◆ **GOAL OF THE EXERCISE**: Omit the images and retype the records verbatim.

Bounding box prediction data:

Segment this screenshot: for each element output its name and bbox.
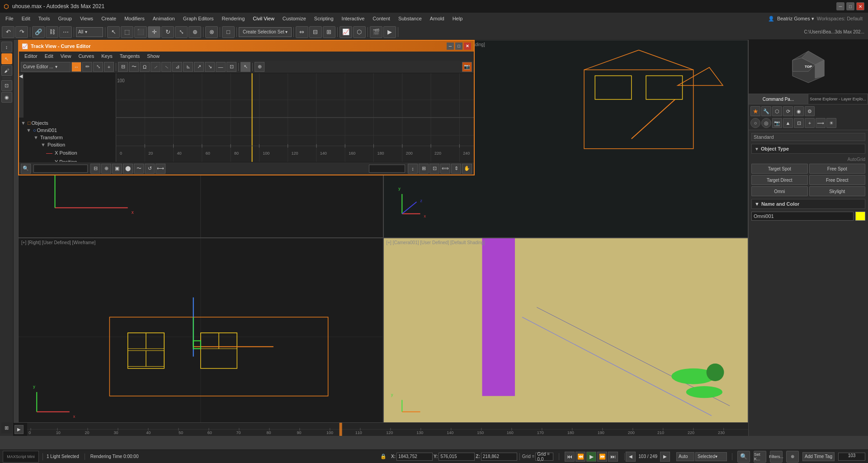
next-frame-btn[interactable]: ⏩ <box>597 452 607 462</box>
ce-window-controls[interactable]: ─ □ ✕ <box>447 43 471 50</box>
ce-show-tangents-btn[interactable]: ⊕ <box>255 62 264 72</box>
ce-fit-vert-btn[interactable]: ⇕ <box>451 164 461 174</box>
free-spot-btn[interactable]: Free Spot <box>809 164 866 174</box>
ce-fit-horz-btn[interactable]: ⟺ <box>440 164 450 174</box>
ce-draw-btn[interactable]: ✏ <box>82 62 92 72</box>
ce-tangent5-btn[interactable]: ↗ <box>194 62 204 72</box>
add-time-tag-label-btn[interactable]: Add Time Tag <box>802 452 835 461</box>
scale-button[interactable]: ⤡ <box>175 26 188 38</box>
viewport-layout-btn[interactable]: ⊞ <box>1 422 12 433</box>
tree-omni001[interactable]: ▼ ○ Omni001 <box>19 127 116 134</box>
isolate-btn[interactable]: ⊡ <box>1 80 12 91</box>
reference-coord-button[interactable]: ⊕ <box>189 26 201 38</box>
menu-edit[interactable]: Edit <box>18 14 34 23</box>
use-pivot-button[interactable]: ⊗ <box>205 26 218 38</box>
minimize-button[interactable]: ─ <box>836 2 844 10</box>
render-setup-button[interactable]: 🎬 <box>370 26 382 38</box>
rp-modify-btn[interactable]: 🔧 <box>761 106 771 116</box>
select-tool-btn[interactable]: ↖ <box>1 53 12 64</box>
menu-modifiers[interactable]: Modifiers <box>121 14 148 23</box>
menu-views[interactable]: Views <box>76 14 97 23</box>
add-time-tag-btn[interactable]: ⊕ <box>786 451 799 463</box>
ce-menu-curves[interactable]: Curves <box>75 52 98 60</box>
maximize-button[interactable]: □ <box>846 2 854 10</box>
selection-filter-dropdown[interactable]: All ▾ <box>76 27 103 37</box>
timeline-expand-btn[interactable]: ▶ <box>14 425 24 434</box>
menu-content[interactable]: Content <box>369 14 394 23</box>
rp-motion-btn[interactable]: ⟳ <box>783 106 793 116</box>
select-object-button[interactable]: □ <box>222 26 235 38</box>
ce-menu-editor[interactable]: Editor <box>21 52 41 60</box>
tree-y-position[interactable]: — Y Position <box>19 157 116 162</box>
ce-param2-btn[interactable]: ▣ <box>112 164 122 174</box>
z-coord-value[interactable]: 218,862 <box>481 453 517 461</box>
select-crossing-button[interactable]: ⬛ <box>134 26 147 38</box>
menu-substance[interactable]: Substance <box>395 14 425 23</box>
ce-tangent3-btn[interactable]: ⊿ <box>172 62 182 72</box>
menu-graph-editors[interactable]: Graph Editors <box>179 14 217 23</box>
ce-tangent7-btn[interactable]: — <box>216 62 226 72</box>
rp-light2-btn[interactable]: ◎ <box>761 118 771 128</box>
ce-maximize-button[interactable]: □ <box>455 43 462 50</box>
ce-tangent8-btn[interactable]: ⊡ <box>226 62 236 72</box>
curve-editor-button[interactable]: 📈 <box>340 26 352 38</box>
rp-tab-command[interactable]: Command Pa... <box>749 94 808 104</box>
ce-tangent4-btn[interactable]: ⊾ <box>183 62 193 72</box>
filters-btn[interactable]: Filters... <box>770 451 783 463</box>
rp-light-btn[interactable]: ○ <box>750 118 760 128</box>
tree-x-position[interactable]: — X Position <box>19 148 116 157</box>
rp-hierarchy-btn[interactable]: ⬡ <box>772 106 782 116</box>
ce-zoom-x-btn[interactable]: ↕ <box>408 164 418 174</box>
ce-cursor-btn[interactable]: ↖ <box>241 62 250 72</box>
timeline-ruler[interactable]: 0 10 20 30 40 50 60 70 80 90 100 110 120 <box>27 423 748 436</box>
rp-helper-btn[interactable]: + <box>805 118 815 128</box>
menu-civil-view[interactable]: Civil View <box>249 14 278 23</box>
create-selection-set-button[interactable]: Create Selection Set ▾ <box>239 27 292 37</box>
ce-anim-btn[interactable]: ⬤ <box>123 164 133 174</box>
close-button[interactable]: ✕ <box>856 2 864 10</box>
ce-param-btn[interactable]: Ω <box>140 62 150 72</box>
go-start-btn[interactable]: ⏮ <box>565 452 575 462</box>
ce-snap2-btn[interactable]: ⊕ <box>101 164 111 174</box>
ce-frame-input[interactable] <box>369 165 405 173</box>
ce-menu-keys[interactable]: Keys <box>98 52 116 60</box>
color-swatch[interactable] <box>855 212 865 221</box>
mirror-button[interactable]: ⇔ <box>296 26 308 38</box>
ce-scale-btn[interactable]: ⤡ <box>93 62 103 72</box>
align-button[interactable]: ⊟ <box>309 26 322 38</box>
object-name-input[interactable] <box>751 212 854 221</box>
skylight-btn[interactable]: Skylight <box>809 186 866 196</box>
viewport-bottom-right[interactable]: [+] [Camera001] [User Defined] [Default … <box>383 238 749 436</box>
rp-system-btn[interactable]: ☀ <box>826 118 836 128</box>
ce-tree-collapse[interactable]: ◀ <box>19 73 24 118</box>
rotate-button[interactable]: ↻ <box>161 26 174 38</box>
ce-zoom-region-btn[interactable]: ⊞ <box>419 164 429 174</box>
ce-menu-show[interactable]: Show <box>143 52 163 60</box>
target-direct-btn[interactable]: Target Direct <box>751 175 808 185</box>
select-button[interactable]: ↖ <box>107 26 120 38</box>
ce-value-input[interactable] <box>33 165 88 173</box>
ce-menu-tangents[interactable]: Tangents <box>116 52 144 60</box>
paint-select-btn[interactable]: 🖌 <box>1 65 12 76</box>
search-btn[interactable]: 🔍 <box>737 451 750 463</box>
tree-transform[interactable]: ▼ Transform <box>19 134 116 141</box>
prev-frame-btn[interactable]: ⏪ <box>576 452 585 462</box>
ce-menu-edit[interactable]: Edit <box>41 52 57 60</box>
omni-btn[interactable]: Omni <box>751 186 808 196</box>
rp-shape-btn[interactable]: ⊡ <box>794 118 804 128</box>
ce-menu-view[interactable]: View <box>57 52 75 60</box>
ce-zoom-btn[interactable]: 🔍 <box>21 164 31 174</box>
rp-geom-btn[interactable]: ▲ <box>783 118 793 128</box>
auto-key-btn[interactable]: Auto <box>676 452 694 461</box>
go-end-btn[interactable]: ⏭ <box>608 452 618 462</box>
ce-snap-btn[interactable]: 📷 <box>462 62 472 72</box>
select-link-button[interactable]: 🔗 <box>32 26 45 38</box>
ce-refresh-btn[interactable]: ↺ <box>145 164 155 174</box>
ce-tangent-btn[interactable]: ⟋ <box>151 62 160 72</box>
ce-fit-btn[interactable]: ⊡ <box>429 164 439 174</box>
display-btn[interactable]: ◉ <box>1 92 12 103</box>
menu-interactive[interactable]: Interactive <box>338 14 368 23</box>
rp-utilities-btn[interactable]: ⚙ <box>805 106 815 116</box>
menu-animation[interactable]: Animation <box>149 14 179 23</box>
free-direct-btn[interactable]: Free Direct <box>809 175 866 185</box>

◆ **RESPONSE BOX**:
Segment this screenshot: for each element output its name and bbox.
next-frame-btn[interactable]: ⏩ <box>597 452 607 462</box>
ce-window-controls[interactable]: ─ □ ✕ <box>447 43 471 50</box>
ce-show-tangents-btn[interactable]: ⊕ <box>255 62 264 72</box>
ce-fit-vert-btn[interactable]: ⇕ <box>451 164 461 174</box>
free-spot-btn[interactable]: Free Spot <box>809 164 866 174</box>
ce-fit-horz-btn[interactable]: ⟺ <box>440 164 450 174</box>
ce-draw-btn[interactable]: ✏ <box>82 62 92 72</box>
ce-tangent5-btn[interactable]: ↗ <box>194 62 204 72</box>
add-time-tag-label-btn[interactable]: Add Time Tag <box>802 452 835 461</box>
scale-button[interactable]: ⤡ <box>175 26 188 38</box>
viewport-layout-btn[interactable]: ⊞ <box>1 422 12 433</box>
tree-omni001[interactable]: ▼ ○ Omni001 <box>19 127 116 134</box>
isolate-btn[interactable]: ⊡ <box>1 80 12 91</box>
reference-coord-button[interactable]: ⊕ <box>189 26 201 38</box>
menu-edit[interactable]: Edit <box>18 14 34 23</box>
use-pivot-button[interactable]: ⊗ <box>205 26 218 38</box>
minimize-button[interactable]: ─ <box>836 2 844 10</box>
render-setup-button[interactable]: 🎬 <box>370 26 382 38</box>
rp-modify-btn[interactable]: 🔧 <box>761 106 771 116</box>
select-tool-btn[interactable]: ↖ <box>1 53 12 64</box>
menu-modifiers[interactable]: Modifiers <box>121 14 148 23</box>
menu-views[interactable]: Views <box>76 14 97 23</box>
add-time-tag-btn[interactable]: ⊕ <box>786 451 799 463</box>
ce-menu-curves[interactable]: Curves <box>75 52 98 60</box>
maximize-button[interactable]: □ <box>846 2 854 10</box>
selection-filter-dropdown[interactable]: All ▾ <box>76 27 103 37</box>
timeline-expand-btn[interactable]: ▶ <box>14 425 24 434</box>
menu-content[interactable]: Content <box>369 14 394 23</box>
rp-motion-btn[interactable]: ⟳ <box>783 106 793 116</box>
select-object-button[interactable]: □ <box>222 26 235 38</box>
ce-menu-editor[interactable]: Editor <box>21 52 41 60</box>
tree-y-position[interactable]: — Y Position <box>19 157 116 162</box>
ce-param2-btn[interactable]: ▣ <box>112 164 122 174</box>
z-coord-value[interactable]: 218,862 <box>481 453 517 461</box>
select-crossing-button[interactable]: ⬛ <box>134 26 147 38</box>
menu-substance[interactable]: Substance <box>395 14 425 23</box>
ce-tangent3-btn[interactable]: ⊿ <box>172 62 182 72</box>
menu-graph-editors[interactable]: Graph Editors <box>179 14 217 23</box>
ce-tangent7-btn[interactable]: — <box>216 62 226 72</box>
rp-light2-btn[interactable]: ◎ <box>761 118 771 128</box>
ce-maximize-button[interactable]: □ <box>455 43 462 50</box>
ce-tangent8-btn[interactable]: ⊡ <box>226 62 236 72</box>
curve-editor-button[interactable]: 📈 <box>340 26 352 38</box>
rp-tab-command[interactable]: Command Pa... <box>749 94 808 104</box>
ce-tangent4-btn[interactable]: ⊾ <box>183 62 193 72</box>
filters-btn[interactable]: Filters... <box>770 451 783 463</box>
rp-light-btn[interactable]: ○ <box>750 118 760 128</box>
tree-x-position[interactable]: — X Position <box>19 148 116 157</box>
rp-hierarchy-btn[interactable]: ⬡ <box>772 106 782 116</box>
ce-zoom-x-btn[interactable]: ↕ <box>408 164 418 174</box>
ce-cursor-btn[interactable]: ↖ <box>241 62 250 72</box>
timeline-ruler[interactable]: 0 10 20 30 40 50 60 70 80 90 100 110 120 <box>27 423 748 436</box>
rp-helper-btn[interactable]: + <box>805 118 815 128</box>
menu-civil-view[interactable]: Civil View <box>249 14 278 23</box>
create-selection-set-button[interactable]: Create Selection Set ▾ <box>239 27 292 37</box>
ce-anim-btn[interactable]: ⬤ <box>123 164 133 174</box>
close-button[interactable]: ✕ <box>856 2 864 10</box>
ce-param-btn[interactable]: Ω <box>140 62 150 72</box>
go-start-btn[interactable]: ⏮ <box>565 452 575 462</box>
ce-snap2-btn[interactable]: ⊕ <box>101 164 111 174</box>
ce-frame-input[interactable] <box>369 165 405 173</box>
ce-menu-keys[interactable]: Keys <box>98 52 116 60</box>
color-swatch[interactable] <box>855 212 865 221</box>
mirror-button[interactable]: ⇔ <box>296 26 308 38</box>
ce-scale-btn[interactable]: ⤡ <box>93 62 103 72</box>
align-button[interactable]: ⊟ <box>309 26 322 38</box>
object-name-input[interactable] <box>751 212 854 221</box>
skylight-btn[interactable]: Skylight <box>809 186 866 196</box>
viewport-bottom-right[interactable]: [+] [Camera001] [User Defined] [Default … <box>383 238 749 436</box>
rp-system-btn[interactable]: ☀ <box>826 118 836 128</box>
ce-tree-collapse[interactable]: ◀ <box>19 73 24 118</box>
rotate-button[interactable]: ↻ <box>161 26 174 38</box>
ce-zoom-region-btn[interactable]: ⊞ <box>419 164 429 174</box>
ce-menu-show[interactable]: Show <box>143 52 163 60</box>
target-direct-btn[interactable]: Target Direct <box>751 175 808 185</box>
select-button[interactable]: ↖ <box>107 26 120 38</box>
ce-value-input[interactable] <box>33 165 88 173</box>
ce-menu-tangents[interactable]: Tangents <box>116 52 144 60</box>
paint-select-btn[interactable]: 🖌 <box>1 65 12 76</box>
search-btn[interactable]: 🔍 <box>737 451 750 463</box>
tree-transform[interactable]: ▼ Transform <box>19 134 116 141</box>
prev-frame-btn[interactable]: ⏪ <box>576 452 585 462</box>
ce-menu-edit[interactable]: Edit <box>41 52 57 60</box>
omni-btn[interactable]: Omni <box>751 186 808 196</box>
rp-shape-btn[interactable]: ⊡ <box>794 118 804 128</box>
ce-menu-view[interactable]: View <box>57 52 75 60</box>
ce-zoom-btn[interactable]: 🔍 <box>21 164 31 174</box>
rp-geom-btn[interactable]: ▲ <box>783 118 793 128</box>
auto-key-btn[interactable]: Auto <box>676 452 694 461</box>
go-end-btn[interactable]: ⏭ <box>608 452 618 462</box>
ce-snap-btn[interactable]: 📷 <box>462 62 472 72</box>
select-link-button[interactable]: 🔗 <box>32 26 45 38</box>
ce-refresh-btn[interactable]: ↺ <box>145 164 155 174</box>
ce-tangent-btn[interactable]: ⟋ <box>151 62 160 72</box>
ce-fit-btn[interactable]: ⊡ <box>429 164 439 174</box>
display-btn[interactable]: ◉ <box>1 92 12 103</box>
menu-interactive[interactable]: Interactive <box>338 14 368 23</box>
rp-utilities-btn[interactable]: ⚙ <box>805 106 815 116</box>
menu-animation[interactable]: Animation <box>149 14 179 23</box>
free-direct-btn[interactable]: Free Direct <box>809 175 866 185</box>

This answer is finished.